Mr. Macron, a French official said, found Mr. Putin “more rigid, more isolated” than in the past.
In his speech to the Russian people on Monday, Mr. Putin’s mind circled within a tightening narrative of grievance. Lenin and Stalin failed to make Ukraine’s standing clear, Khrushchev messed up Crimea. The speech has been called fiery but it wasn’t; it was preoccupied with the historically arcane and made no attempt to persuade anyone outside Vladimir Putin’s head. It had the wound-up particularity of the local grocer when he talks about his 30-year feud with the butcher down the street.
It was Mr. Putin’s speech the night the war began that had real menace. In an unscheduled statement on Russian television, he warned those nations that might “consider interfering” with Russia’s actions that they “will face consequences greater than any you have faced in history.”
That was some kind of threat from a man with a nuclear arsenal and a talent for malware. It was followed by the sound of explosions in Kyiv. He is trying to scare the world.
Sometimes leaders are mad. Sometimes they want you to think they’re mad. Sometimes both.
What is important from the West is unity and strength—not “toughness” but strength. You don’t have to make a great show of determination if you’re really determined, you just have to be who you are.

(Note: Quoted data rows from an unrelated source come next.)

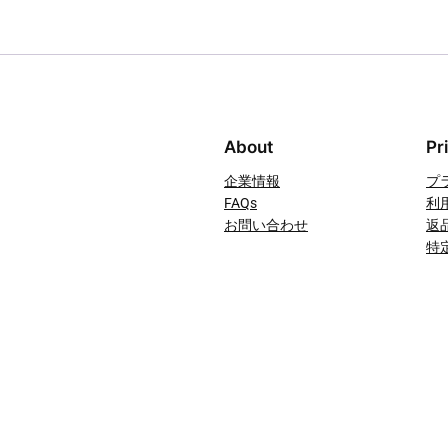
About
Pr
企業情報
プ
FAQs
利
お問い合わせ
返
特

Mr. Putin is alone, not that he cares; everyone knows who the bad guy is in this drama. No country has said he is in the right, not one, not even China. He is alone, burnishing his credentials as a junior monster of history.

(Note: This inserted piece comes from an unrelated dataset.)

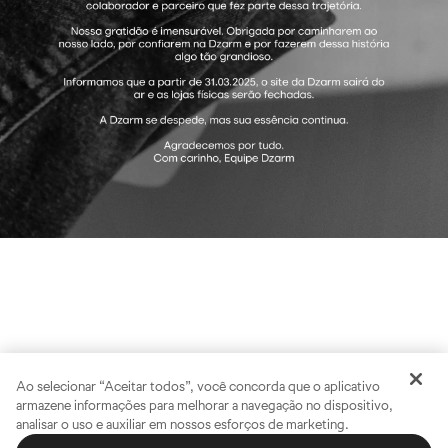
Ao selecionar “Aceitar todos”, você concorda que o aplicativo
armazene informações para melhorar a navegação no dispositivo,
analisar o uso e auxiliar em nossos esforços de marketing.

The opinion of the world matters and has a force of its own.
Wars are expensive, occupations extremely so; it costs money to keep an army on the ground, to fuel and feed it. There is the human cost: young men will die. This will all cost Mr. Putin and the cost will increase with time. He knows this, he’s factored it in, but the West should make it costlier wherever possible.
All the West is going to have to play a long, cool, careful game. Leaders and officials should do nothing to provoke. In Europe they should speak in one voice to the extent possible: define, describe, be precise, no histrionics. Don’t taunt. Britain’s defense minister, Ben Wallace, said Wednesday said they’d “kicked the backside” of the Russians in the Crimean war in the 1850s, and “can always do it again.” That war is mostly remembered for the Charge of the Light Brigade. Sometimes it’s good to quiet your rousing voices and concentrate on not letting this become World War III.
The West is on the right side. It should keep its height, keep its nerve and hold together. Be cool, press hard, resist.
Let the world see what happens to a man who does what Vladimir Putin is doing. Show gravity. Because it’s all very grave.